Whilst sharing a bedroom with Rebecca and her first-born, Raymond, at her village house with candles for light, no running water, and ochre and paw-paw growing in the garden I listened to joys, fears, laughter and heartaches. With Gladys, squashed with her siblings and their children in a house of exposed wires, no running water, and broken chairs I heard of a lost time when there would be real butter on the breakfast table. With Khendine, I saw how her family home of Eighties’ style zebra striped chairs and fancy wallpaper, had become as sad as her despair. With Cecilia, I wondered how she could make everyone laugh and cook the most delicious ground nut stew. With ‘Sporty’ Cecilia I watched her slide into a diabetic coma at the age of 39, recover, only to manage her condition the only way she knew how and could afford; by switching from white rice to brown rice and from white bread to brown bread.
In 20 years of travel and journalism work, I have never experienced such despair, abject poverty, or frustration. Nor have I encountered such beauty, strength and resilience. I return again and again and through my own photography try to tell this story, whilst teaching the women who want to learn how they can use photography to tell their own stories. This isn’t about giving the women of Sierra Leone a voice, they have voices, big ones and they certainly don’t need me to show them how to use them. They’re just not being listened to enough. Photography can give them a platform from which to shout, or whisper, whatever they want the rest of the world to know. I believe in the training of indigenous photographers if we are to have a more accurate and balanced view of the world. Photography is no longer the privilege of the ‘wealthy’ white Westerner with his/her fancy camera - and I include myself in this description.
Meanwhile, Women with Cameras, continues and grows. A few of the women are using photography for creative expression; to advocate for change on issues which affect them; and to earn incomes. Several of the women have visited us in the UK, in Hull, Liverpool and London, for further media skills training and to promote their photographic work, or even just to share their anecdotes and stories of life in Sierra Leone. Organisations such as BBC Humber, the International Slavery Museum, the Rotary Club, local newspapers and countless friends and acquaintances have helped me to fund raise and provide opportunities. There is so much work for us still to do, and often the going is painful, exasperating and financially hair-raising. But just look at what these women have achieved.
Rebecca has set up a small photography business in her village, making passport style photos for students at schools for their exam papers, and offering secretarial work and sports’ day certificates carrying images of the participants. Julie is using photography to campaign against domestic violence and female genital mutilation. Gladys, a poorly-paid teacher, has an evolving ‘Christmas in Freetown’ photography theme which is paying for her further education studies in Public Sector Management. Francess, formerly unemployed and frustrated to the point of paralysis, became a professional photographer, exhibiting her work in the UK, publishing her first photography portfolio, and winning a scholarship to study for two weeks at the Pacific NorthWest Arts School in the USA, under the tutoring of National Geographic legend, photographer Mr Sam Abell.
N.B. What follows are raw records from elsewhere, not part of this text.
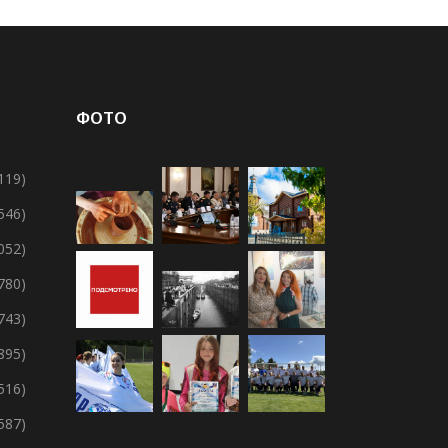
ФОТО
119)
 546)
 052)
 780)
 743)
895)
 516)
 587)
As for me, the work continues. I’m in touch with the women day-in, day-out. Without their collaboration, without their willingness to open up their lives to me, and to give something new a try, there would be no photos, no stories. My latest offshoot project ‘Fighting for Gold’ is the most ambitious yet; to bring the underfunded, under-equipped Sierra Leone’s women boxing team to train in the UK in the run-up to the Olympics 2012 in London when, for the first time in the history of the Olympic Games, women will be allowed to fight in the ring. These women are fighting to be there, to bring home the gold, and symbolise the women of Africa fighting for their rights to be seen, to be noticed, to be respected.